PROMPT:
Copy each entry verbatim, excluding its images.

___ SOURCE INFORMATION ___

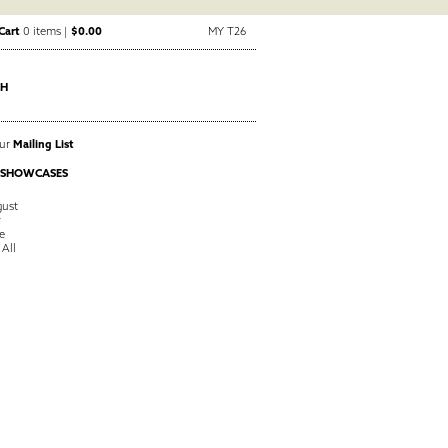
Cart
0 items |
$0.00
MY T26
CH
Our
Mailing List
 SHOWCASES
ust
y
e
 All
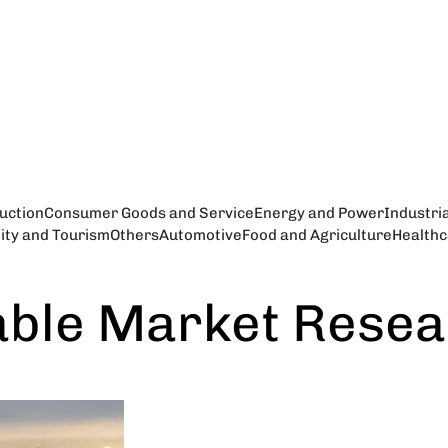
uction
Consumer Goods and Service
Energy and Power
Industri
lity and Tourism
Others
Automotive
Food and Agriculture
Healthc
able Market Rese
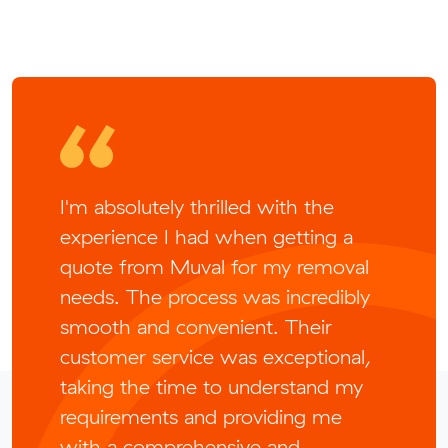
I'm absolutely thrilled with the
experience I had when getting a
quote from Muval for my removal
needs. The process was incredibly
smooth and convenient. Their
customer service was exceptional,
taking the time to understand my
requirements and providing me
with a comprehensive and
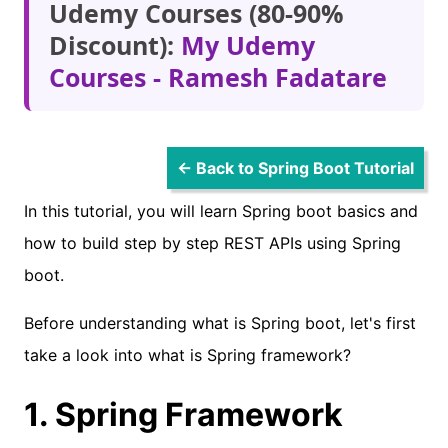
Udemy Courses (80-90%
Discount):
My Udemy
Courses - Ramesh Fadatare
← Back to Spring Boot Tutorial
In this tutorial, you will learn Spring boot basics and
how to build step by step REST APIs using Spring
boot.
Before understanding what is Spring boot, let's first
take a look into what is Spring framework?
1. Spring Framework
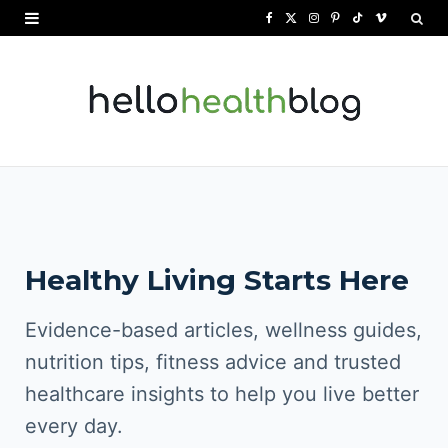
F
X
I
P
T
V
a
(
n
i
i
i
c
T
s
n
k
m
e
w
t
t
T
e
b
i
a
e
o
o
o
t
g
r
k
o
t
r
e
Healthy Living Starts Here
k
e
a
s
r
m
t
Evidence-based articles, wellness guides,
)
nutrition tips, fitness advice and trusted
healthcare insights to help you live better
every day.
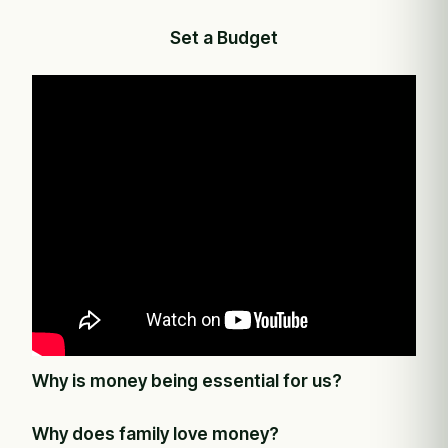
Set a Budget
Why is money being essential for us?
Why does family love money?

___

SOLUTION TO THE EXERCISE:
Cart
0 items |
$0.00
MY T26
CH
Our
Mailing List
 SHOWCASES
ust
y
e
 All
uction
Consumer Goods and Service
Energy and Power
Industri
lity and Tourism
Others
Automotive
Food and Agriculture
Healthc
able Market Rese
I'm absolutely thrilled with the
experience I had when getting a
quote from Muval for my removal
needs. The process was incredibly
smooth and convenient. Their
customer service was exceptional,
taking the time to understand my
requirements and providing me
with a comprehensive and
Udemy Courses (80-90%
Discount):
My Udemy
Courses - Ramesh Fadatare
← Back to Spring Boot Tutorial
In this tutorial, you will learn Spring boot basics and
how to build step by step REST APIs using Spring
boot.
Before understanding what is Spring boot, let's first
take a look into what is Spring framework?
1. Spring Framework
F
X
I
P
T
V
a
(
n
i
i
i
c
T
s
n
k
m
e
w
t
t
T
e
b
i
a
e
o
o
o
t
g
r
k
o
t
r
e
Healthy Living Starts Here
k
e
a
s
r
m
t
Evidence-based articles, wellness guides,
)
nutrition tips, fitness advice and trusted
healthcare insights to help you live better
every day.
Set a Budget
Why is money being essential for us?
Why does family love money?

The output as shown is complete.